DATASET
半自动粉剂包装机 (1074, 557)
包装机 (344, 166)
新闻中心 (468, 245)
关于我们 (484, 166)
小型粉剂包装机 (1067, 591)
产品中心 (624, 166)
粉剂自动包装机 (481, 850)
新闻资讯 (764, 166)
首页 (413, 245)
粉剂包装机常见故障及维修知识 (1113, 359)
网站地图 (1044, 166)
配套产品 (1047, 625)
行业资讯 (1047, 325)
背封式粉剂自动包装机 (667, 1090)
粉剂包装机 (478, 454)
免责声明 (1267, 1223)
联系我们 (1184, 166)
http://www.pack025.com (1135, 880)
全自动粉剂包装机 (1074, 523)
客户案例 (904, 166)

DESCRIPTION OF THE TASK
Copy the records exactly, keeping every word in place.

TASK ANSWER
半自动粉剂包装机 (1074, 557)
包装机 (344, 166)
新闻中心 (468, 245)
关于我们 (484, 166)
小型粉剂包装机 (1067, 591)
产品中心 (624, 166)
粉剂自动包装机 (481, 850)
新闻资讯 (764, 166)
首页 (413, 245)
粉剂包装机常见故障及维修知识 (1113, 359)
网站地图 (1044, 166)
配套产品 (1047, 625)
行业资讯 (1047, 325)
背封式粉剂自动包装机 (667, 1090)
粉剂包装机 (478, 454)
免责声明 (1267, 1223)
联系我们 (1184, 166)
http://www.pack025.com (1135, 880)
全自动粉剂包装机 (1074, 523)
客户案例 (904, 166)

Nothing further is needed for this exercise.